EXERCISE GOAL. Identify every line in the records below that contains the word "RETRO", and reproduce each one.

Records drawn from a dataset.
= Beginning of Section =
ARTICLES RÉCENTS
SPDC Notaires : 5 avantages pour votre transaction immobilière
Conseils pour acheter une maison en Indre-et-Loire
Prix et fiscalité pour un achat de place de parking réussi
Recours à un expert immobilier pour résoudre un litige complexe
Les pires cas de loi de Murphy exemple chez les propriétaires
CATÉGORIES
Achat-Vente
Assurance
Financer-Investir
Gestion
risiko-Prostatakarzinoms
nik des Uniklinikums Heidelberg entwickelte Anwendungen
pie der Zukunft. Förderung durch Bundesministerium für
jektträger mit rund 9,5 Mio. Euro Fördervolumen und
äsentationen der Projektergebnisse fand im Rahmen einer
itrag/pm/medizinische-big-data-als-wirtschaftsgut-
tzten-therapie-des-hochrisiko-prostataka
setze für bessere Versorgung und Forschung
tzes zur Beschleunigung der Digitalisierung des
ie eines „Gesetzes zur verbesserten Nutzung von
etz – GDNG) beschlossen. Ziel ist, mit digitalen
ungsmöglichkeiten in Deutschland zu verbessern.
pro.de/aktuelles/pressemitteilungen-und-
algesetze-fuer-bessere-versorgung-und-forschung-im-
= End of Section =
= Beginning of Section =
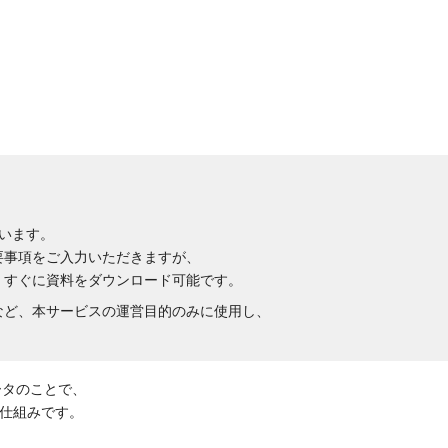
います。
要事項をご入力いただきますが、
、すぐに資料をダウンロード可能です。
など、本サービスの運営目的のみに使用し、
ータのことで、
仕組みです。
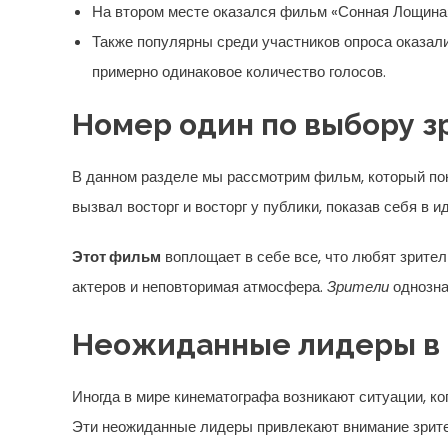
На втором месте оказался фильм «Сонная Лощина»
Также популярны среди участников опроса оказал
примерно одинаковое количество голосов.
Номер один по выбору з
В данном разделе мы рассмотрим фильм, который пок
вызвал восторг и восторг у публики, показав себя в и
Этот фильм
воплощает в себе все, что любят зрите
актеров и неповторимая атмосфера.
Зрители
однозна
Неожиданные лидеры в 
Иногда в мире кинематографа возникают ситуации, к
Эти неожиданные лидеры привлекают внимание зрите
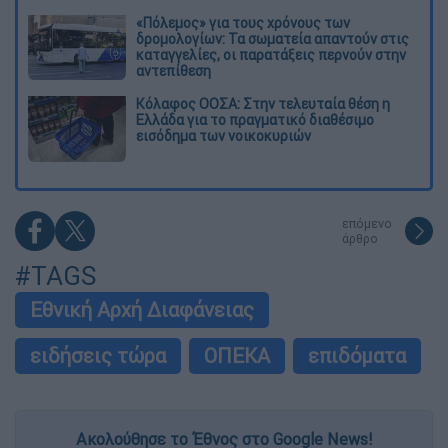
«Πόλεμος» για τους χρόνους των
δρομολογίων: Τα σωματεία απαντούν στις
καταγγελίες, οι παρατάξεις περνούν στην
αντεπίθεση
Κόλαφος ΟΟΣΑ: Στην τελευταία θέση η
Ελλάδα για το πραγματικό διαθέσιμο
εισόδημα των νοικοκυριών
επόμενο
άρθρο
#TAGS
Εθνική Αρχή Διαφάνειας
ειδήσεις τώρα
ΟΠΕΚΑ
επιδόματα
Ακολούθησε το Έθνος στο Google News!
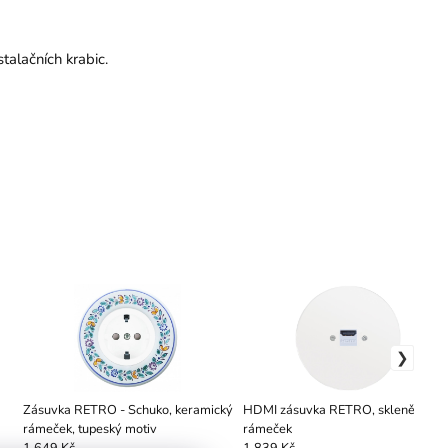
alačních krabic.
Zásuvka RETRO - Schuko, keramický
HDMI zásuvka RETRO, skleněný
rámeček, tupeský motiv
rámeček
= End of Section =
YOUR RESPONSE.
Zásuvka RETRO - Schuko, keramický
HDMI zásuvka RETRO, skleněný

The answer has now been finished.